The overlap of art and theoretical questions of the sciences was an interest he shared with Yutaka Matsuzawa, with whom he once collaborated. He was also acquainted with Gutai Art Association founder Jiro Yoshihara, who invited him to participate in Gutai activities in 1961. Muraoka attended a meeting at Yoshihara’s house but felt uncomfortable and did not participate beyond that.

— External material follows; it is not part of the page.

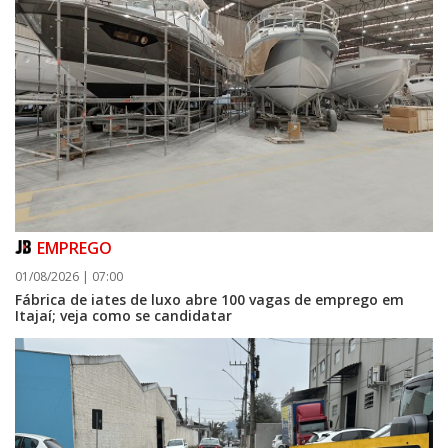
EMPREGO
01/08/2026 | 07:00
Fábrica de iates de luxo abre 100 vagas de emprego em
Itajaí; veja como se candidatar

Despite Muraoka’s primary reputation in sculpture, his practice spanned many different media over his career and particularly during the 1970s when he experimented with photography, drawing, video and audio. Many projects could be considered intermedia as well, such as his 1972 work "棒 " (“Stick”), a video installation work that complicated the categories of sculpture and film through a projection of an object onto the object itself. This work was presented in the 5th Exhibition of Contemporary Plastic Art: Expression in Film ’72—Thing. Place. Time. Space: Equivalent Cinema in 1972 at the Kyoto Municipal Museum of Art. Another example of Muraoka working between media is "This Accidental Co-Action as an Incident," also in 1972. Working collaboratively with Norio Imai and Tōru Kuranuki, recordings of the artists’ heartbeats were played from the roof of a building onto an Osaka street for ten days to intersperse with the noise of the public. This audio work was editioned in 2019 by Art & Space Cococara and Japanese Art Sound Archive. His 1973 collaborative video work with Tatsuo Kawaguchi and Keiji Uematsu, "Image of Image-Seeing", also experimented with methods of public dissemination, originally premiering on the NHK broadcasting station's "Hyōgo no jikan" (Hyōgo Hours) television program. This work was included in Electronic Arts Intermix’s DVD anthology and catalog publication "Vital Signs: Early Japanese Video Art" in 2010. Much of Muraoka's video work is archived at Electronic Arts Intermix in New York City.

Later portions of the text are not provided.